# Chicagoland backyard Herf Sat July 28



## Cochise (Jun 9, 2005)

This summer I'll be fusing my card games with an open Herf.

This will be open to anyone who enjoys cigars and/or cards, bring your friends or come alone and make some new ones!

Sat July 28th, 7:30pm-12m in southern Hoffman Estates.

Bring your own or bring to share or just bring yourself.

PM me for details and I'll see you there.
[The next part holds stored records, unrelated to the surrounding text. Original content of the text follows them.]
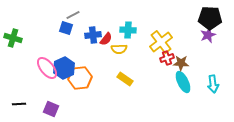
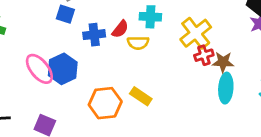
blue cross: (93, 35) -> (94, 35), moved
orange hexagon: (80, 78) -> (105, 103), moved
yellow rectangle: (125, 79) -> (141, 96), moved
cyan ellipse: (183, 82) -> (226, 88), turned 30

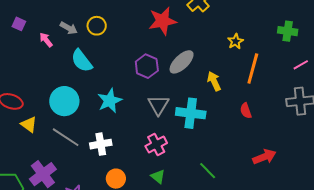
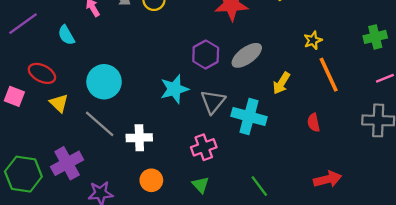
green cross: (288, 31) -> (375, 37), turned -30
cyan semicircle: (82, 61) -> (66, 35), moved, size x0.7
orange line: (253, 69) -> (329, 75), turned -48
yellow arrow: (214, 81) -> (281, 83), turned -132
cyan star: (110, 101) -> (174, 89), moved

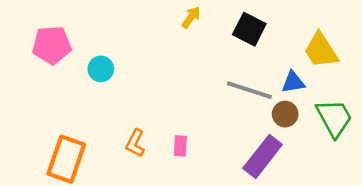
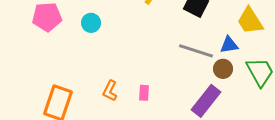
cyan circle: (101, 69) -> (91, 23), moved

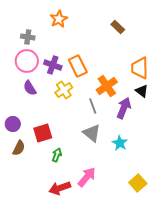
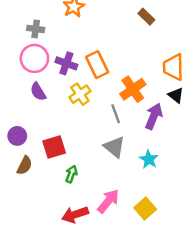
yellow square: (138, 183) -> (145, 208), moved

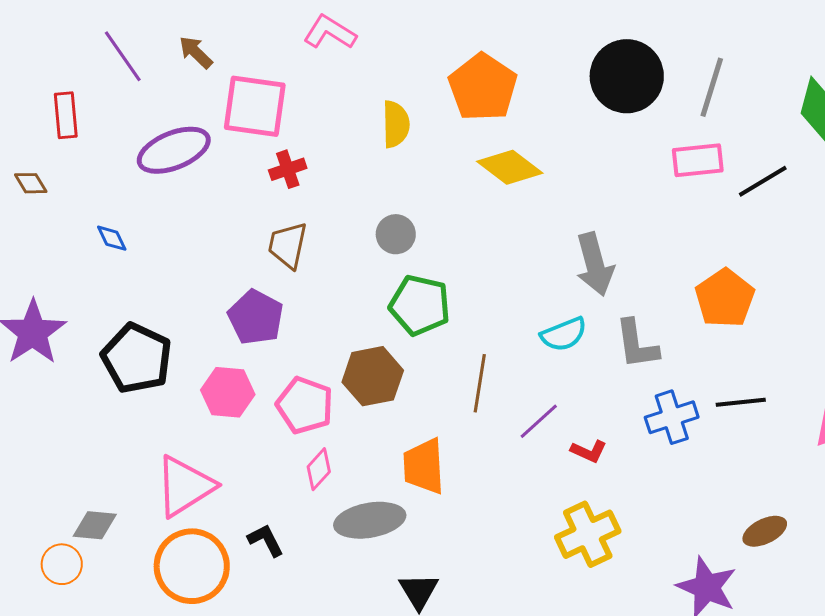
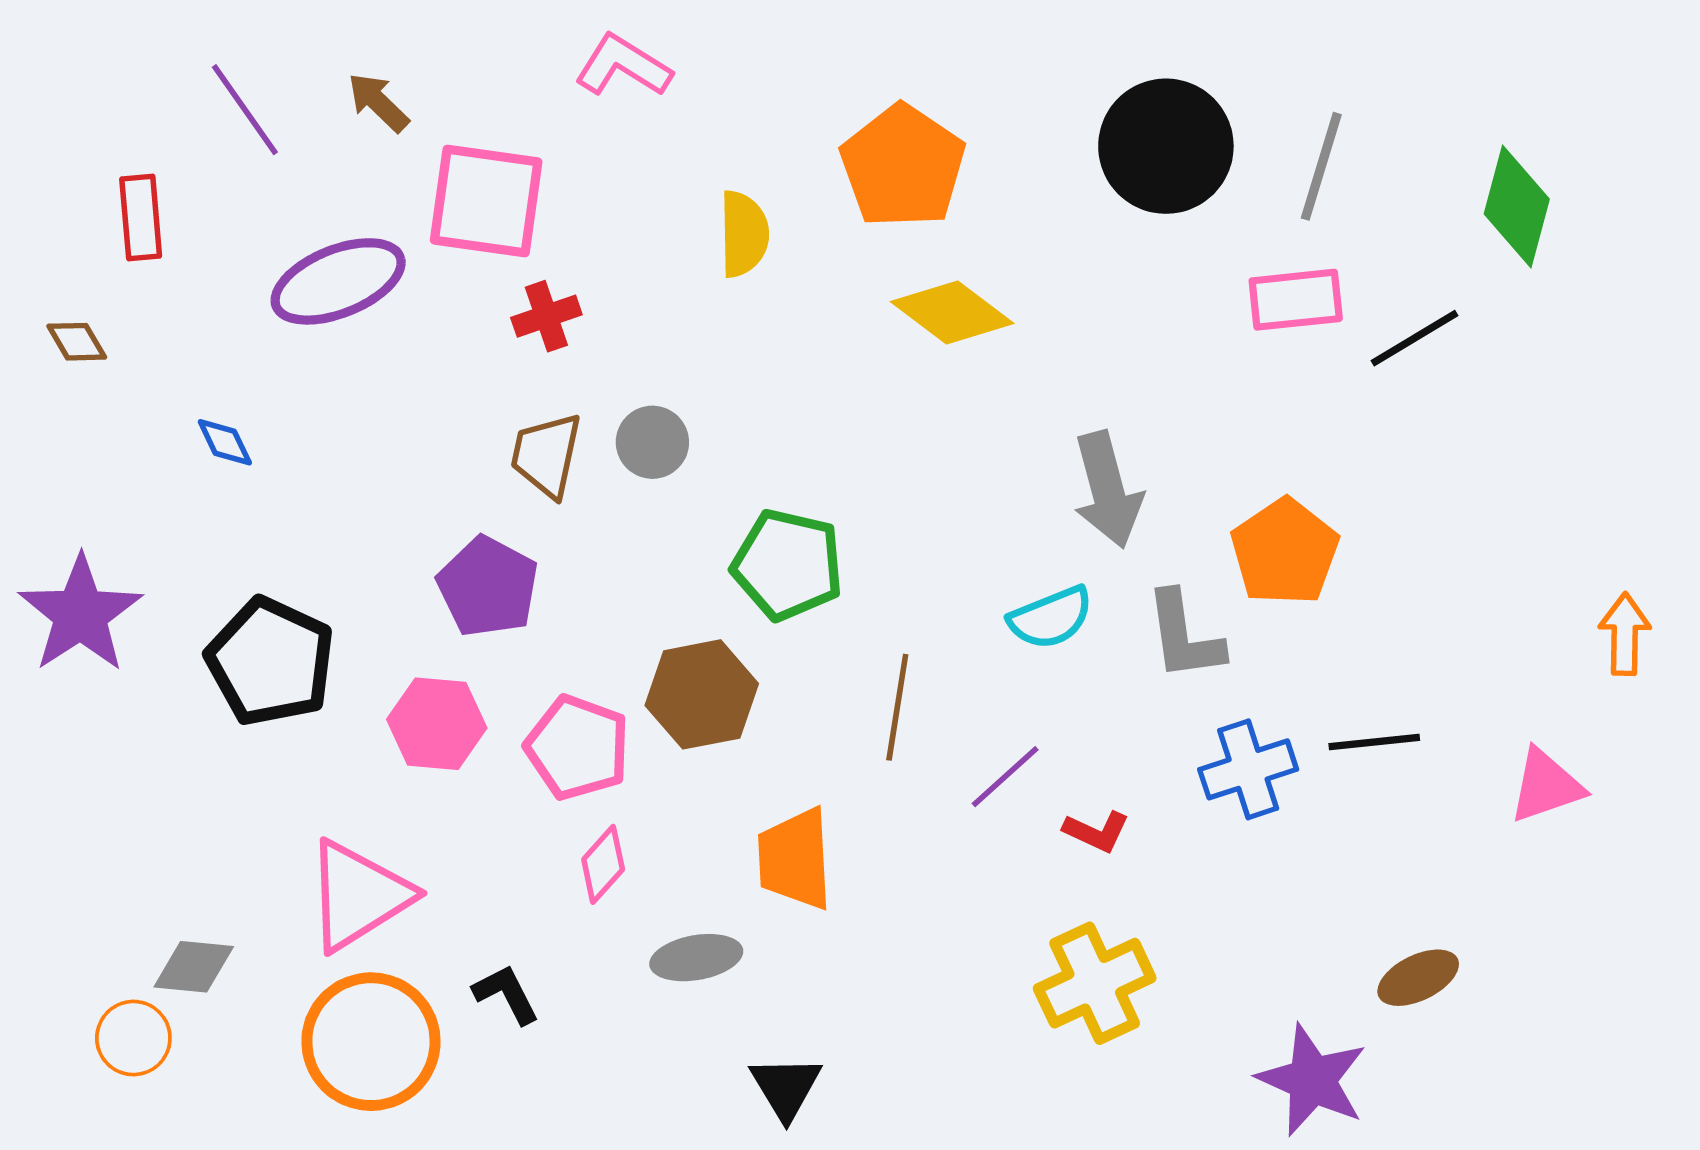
gray circle: (396, 234) -> (652, 442), moved
orange pentagon: (725, 298) -> (1285, 552), moved
gray ellipse: (370, 520) -> (696, 958), size x0.7

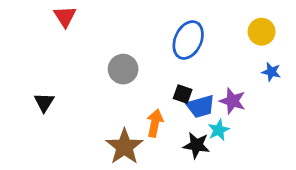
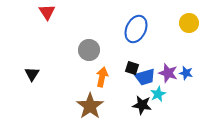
blue star: (271, 72) -> (186, 73), moved
orange arrow: (155, 123) -> (102, 77), moved

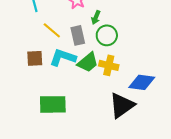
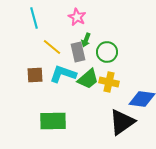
green arrow: (96, 17) -> (86, 40), moved

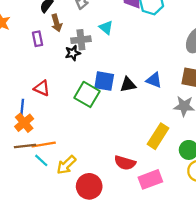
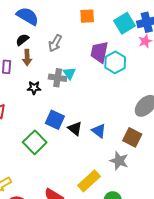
gray cross: (81, 40) -> (58, 78), moved
black triangle: (128, 85) -> (75, 129), turned 35
green square: (87, 94) -> (35, 142), moved

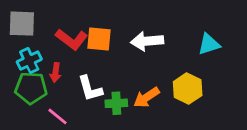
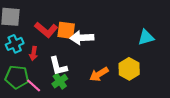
white arrow: (147, 41) -> (82, 38), moved
green pentagon: (31, 88) -> (17, 77), moved
green cross: (116, 103) -> (60, 81), moved, turned -35

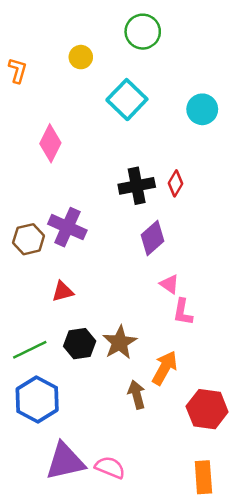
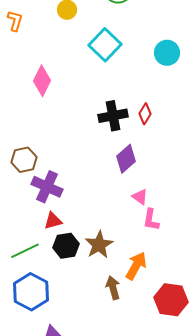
purple cross: (67, 227) -> (47, 187), moved
red triangle: (63, 291) -> (53, 221), moved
A word about my Herfs: They are fun, and not pretentious. You don't have to smoke anything special. It doesn't matter what you do for a living , how you look, or how old you are. You don't have to come with someone. You don't have to play cards. You don't even have to smoke. Herfs are a place to face up with others that love cigars, but card players that don't smoke are welcome too. It's just nice to share the calm summer air with others that share your same interests. My herfs are a great place for the new herfer as well as the seasoned veteran. Just come and fire up. Come late, leave early, it doesn't matter.


----------



## M1903A1 (Jun 7, 2006)

Must check schedule....


----------



## icehog3 (Feb 20, 2005)

Checking my work schedule tomorrow, and hoping I am finally off for one of these!


----------



## Cochise (Jun 9, 2005)

It would be great to see you both!


----------



## M1903A1 (Jun 7, 2006)

M1903A1 said:


> Must check schedule....


Looks doable! :tu :ss

Now I'll have to check with that friend I PM'd you about....


----------



## omowasu (Aug 9, 2006)

Let me check my schedule and see if I can attend. I have heard that your herfs are legendary! S. Hoffman isnt that far for me. :ss:ss


----------



## M1903A1 (Jun 7, 2006)

M1903A1 said:


> Looks doable! :tu :ss
> 
> Now I'll have to check with that friend I PM'd you about....


My friend may be there for only part of it, but he's in!


----------



## mitro (Mar 13, 2007)

I'll put my request in with the wife to get the night off.  No poker for me though, I can't afford to lose one nickel at this point. :ss


----------